Upgrading your Downlights
Downlights, also referred to as ‘recessed lights’, are a common feature in homes and commercial spaces, and have been around for years. This style of lighting continues to be a popular option, however, with new advancements in technology there are improved offerings on the market which may make you consider upgrading.
Downlights installed before 2012 have a direct impact on the effectiveness of your ceiling insulation. Safety regulations require that a 150mm gap is left between older technology downlights and the insulation to reduce the risk of fire. But this creates holes in your insulation and reduces its ability to hold heat. In fact, studies have shown that having older technology downlights every five square metres reduces insulation effectiveness by up to 10%. Switching to modern LED downlight fittings eliminates the need for this safety gap because they don’t generate as much heat as halogen lamps.
If you decide to make the switch from halogen to LED, you can either make adjustments to your existing downlights or install new ones. Weigh up the options to see which is most suitable for your application.
Option 1: Keep the existing downlights
You can use your existing fixtures exactly as they are by replacing the MR16 50W halogens with retrofit MR16 LEDs. They should operate from the existing transformers, however, there are instances when they may not be compatible. In this case, you’ll need to replace your transformers too. In addition, check if the transformers in place are dimmable or not. If they’re not dimmable and you would like this function, you’ll need to replace them and you’ll also have to invest in an LED compatible dimmer switch. Should you choose to forgo your retro fittings and convert your existing downlights into mains voltage GU10, then you’ll need to install GU10 lamp holders.
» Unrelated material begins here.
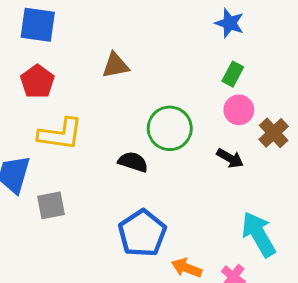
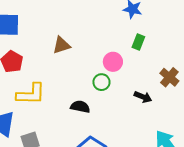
pink circle: (239, 110) -> (113, 62), moved
green circle: (170, 128) -> (101, 82), size x0.6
This requires the transformer to be disconnected and some rewiring, all to be done by a qualified electrician.
Option 2: Install new downlights
If you decide to go this route, you can either install new GU10 downlights or integrated LED downlights. While GU10 are more affordable and can be replaced, they do have a shorter life expectancy. Integrated downlights have built-in, non-replaceable LEDs. They’re also generally brighter and are arguably more aesthetically pleasing than their GU10 counterparts.